WR-02: Rate Limiter Allow Does Not Increment Counter on Validation Errors (Wrong-Format Inputs Bypass the Rate Gate)

File: backend/internal/web/handlers_auth.go:195-209 Issue: In LoginPostHandler, validation of email and password format (steps 23) runs BEFORE the rate-limit check (step 5). An attacker sending a syntactically invalid email or a password shorter than 12 characters will never reach the deps.Limiter.Allow(key) gate. This means the rate limiter only fires on valid-looking credentials, not on brute-force spam with malformed payloads. An attacker who wants to enumerate valid emails via timing differences could send malformed payloads at high speed without consuming rate-limit tokens.
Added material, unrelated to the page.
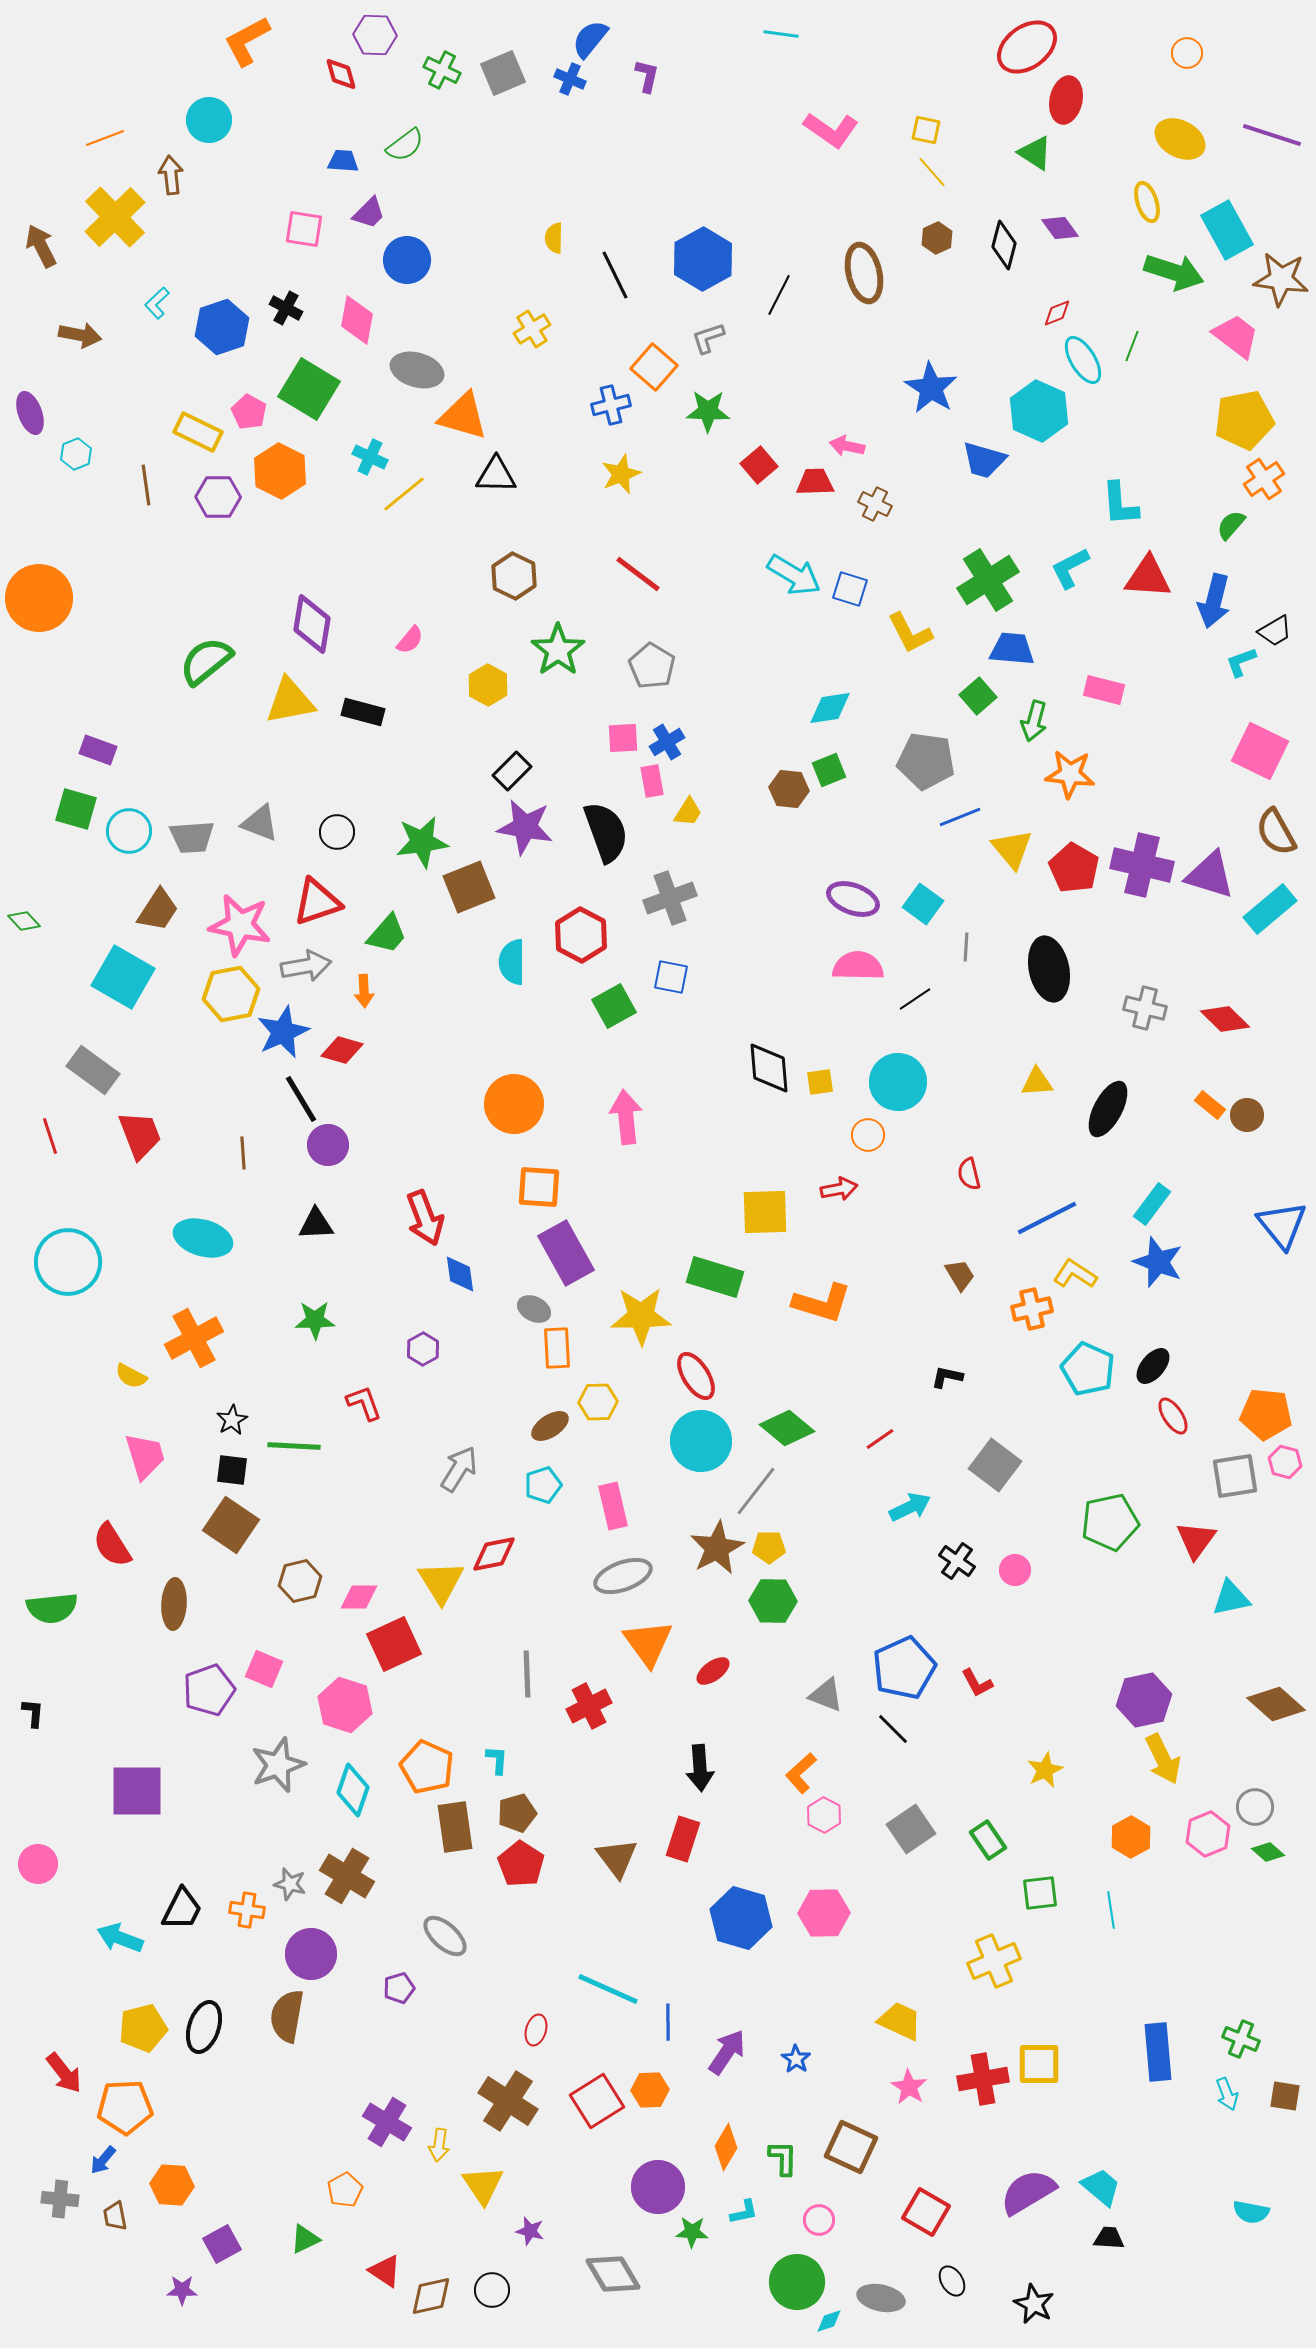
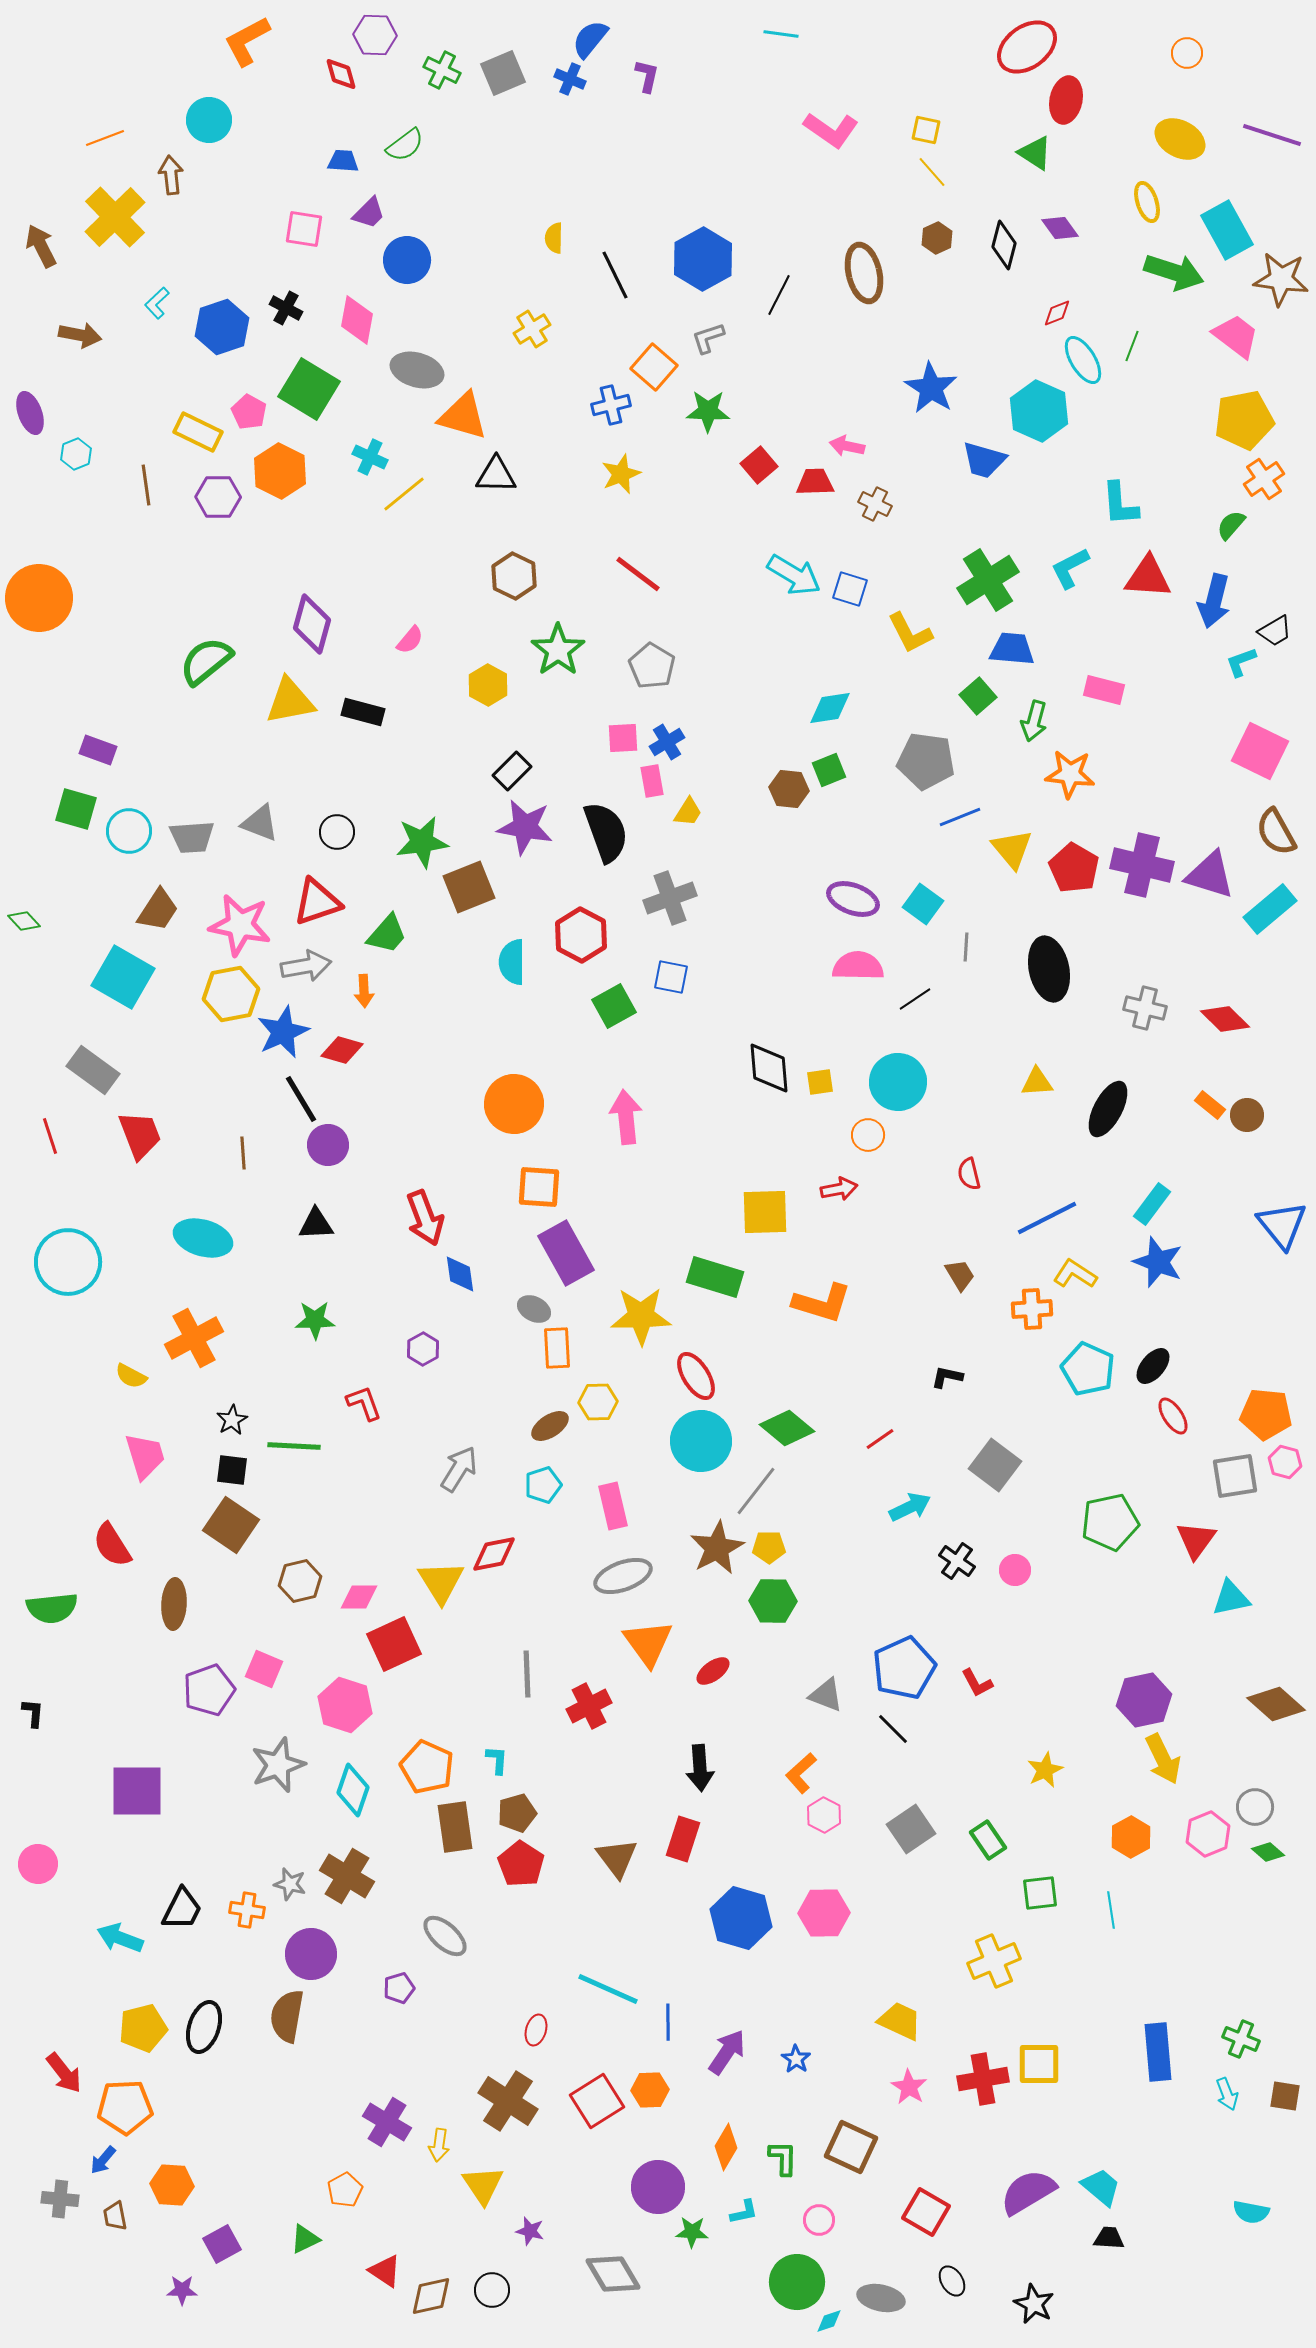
purple diamond at (312, 624): rotated 6 degrees clockwise
orange cross at (1032, 1309): rotated 9 degrees clockwise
The rate-limit check comment says "Rate-limit check BEFORE user lookup and argon2 work" but the actual sequencing allows validation errors to short-circuit before the rate gate.

Fix: Move the rate-limit check to before the validation block, using a key derivable from the raw (pre-validation) email:

// Rate limit first — even on invalid input, to prevent enumeration via timing
ip := clientIP(r)
key := strings.ToLower(strings.TrimSpace(r.PostFormValue("email"))) + ":" + ip
if deps.Limiter != nil && !deps.Limiter.Allow(key) {
    // return 429 immediately
}
// Then validate format

WR-03: migrate.go Opens a Second database/sql Connection Pool That Is Never Tuned

File: backend/internal/db/migrate.go:27-29 Issue: sql.Open("pgx/v5", dsn) creates a new database/sql connection pool with default settings (up to MaxOpenConns = 0 = unlimited). This pool is used only for migrations and is closed via defer sqlDB.Close(). However, the DSN contains the password. If connConfig.ConnString() returns a URL with credentials (which pgx/v5's ConnString() does for password-based auth), the DSN is handled correctly — but the second pool opening is unnecessary work. More importantly, sql.Open with MaxOpenConns = 0 could theoretically open many connections during a long migration. This is low-risk in practice (goose runs sequentially) but is an unnecessary resource-management gap.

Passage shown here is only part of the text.